(Material supplied Opens)
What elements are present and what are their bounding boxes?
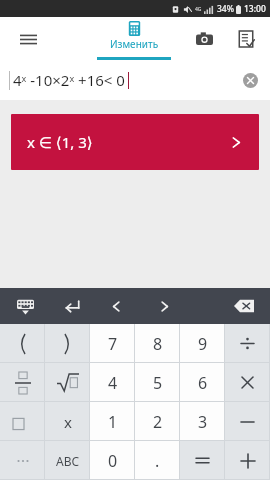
button[interactable]: 1 bbox=[90, 402, 135, 441]
button[interactable]: 9 bbox=[180, 324, 225, 363]
button[interactable]: Backspace bbox=[228, 290, 260, 322]
button[interactable]: Camera bbox=[186, 21, 222, 57]
button[interactable]: key bbox=[0, 441, 45, 480]
button[interactable]: key bbox=[225, 324, 270, 363]
staticText: ABC bbox=[56, 453, 80, 469]
staticText: 34% bbox=[217, 3, 234, 15]
button[interactable]: key bbox=[45, 363, 90, 402]
button[interactable]: 2 bbox=[135, 402, 180, 441]
button[interactable]: Enter bbox=[57, 291, 87, 321]
staticText: 4G bbox=[195, 6, 202, 13]
button[interactable]: key bbox=[0, 324, 45, 363]
staticText: Изменить bbox=[110, 37, 159, 51]
staticText: x bbox=[64, 412, 72, 432]
staticText: 5 bbox=[153, 372, 163, 394]
button[interactable]: x ∈ ⟨1, 3⟩ bbox=[11, 114, 259, 170]
button[interactable]: 7 bbox=[90, 324, 135, 363]
button[interactable]: key bbox=[45, 402, 90, 441]
button[interactable]: Menu bbox=[10, 21, 46, 57]
button[interactable]: key bbox=[45, 441, 90, 480]
button[interactable]: 6 bbox=[180, 363, 225, 402]
button[interactable]: Move right bbox=[149, 291, 179, 321]
button[interactable]: 0 bbox=[90, 441, 135, 480]
staticText: 0 bbox=[108, 450, 118, 472]
button[interactable]: 4 bbox=[90, 363, 135, 402]
button[interactable]: Move left bbox=[101, 291, 131, 321]
button[interactable]: History bbox=[228, 21, 264, 57]
button[interactable]: Hide keyboard bbox=[10, 291, 40, 321]
staticText: 1 bbox=[108, 411, 118, 433]
button[interactable]: key bbox=[45, 324, 90, 363]
staticText: 4 bbox=[108, 372, 118, 394]
staticText: 13:00 bbox=[244, 3, 266, 15]
staticText: 6 bbox=[198, 372, 208, 394]
button[interactable]: key bbox=[225, 363, 270, 402]
button[interactable]: . bbox=[135, 441, 180, 480]
staticText: . bbox=[155, 450, 160, 472]
button[interactable]: key bbox=[0, 363, 45, 402]
other: Details bbox=[230, 136, 243, 149]
staticText: 4x -10×2x +16< 0 bbox=[13, 70, 125, 90]
button[interactable]: key bbox=[0, 402, 45, 441]
button[interactable]: 3 bbox=[180, 402, 225, 441]
staticText: 7 bbox=[108, 333, 118, 355]
button[interactable]: Изменить bbox=[97, 17, 171, 60]
button[interactable]: key bbox=[180, 441, 225, 480]
staticText: 2 bbox=[153, 411, 163, 433]
staticText: 9 bbox=[198, 333, 208, 355]
button[interactable]: key bbox=[225, 402, 270, 441]
staticText: x ∈ ⟨1, 3⟩ bbox=[27, 132, 93, 152]
staticText: 3 bbox=[198, 411, 208, 433]
button[interactable]: 5 bbox=[135, 363, 180, 402]
button[interactable]: Clear bbox=[239, 69, 261, 91]
staticText: 8 bbox=[153, 333, 163, 355]
button[interactable]: key bbox=[225, 441, 270, 480]
button[interactable]: 8 bbox=[135, 324, 180, 363]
(Material supplied Closes)
# Exercise prompt
Each line of the entries where the string "Изменить" occurs should be shown.

# Task result
staticText: Изменить bbox=[110, 37, 159, 51]
button[interactable]: Изменить bbox=[97, 17, 171, 60]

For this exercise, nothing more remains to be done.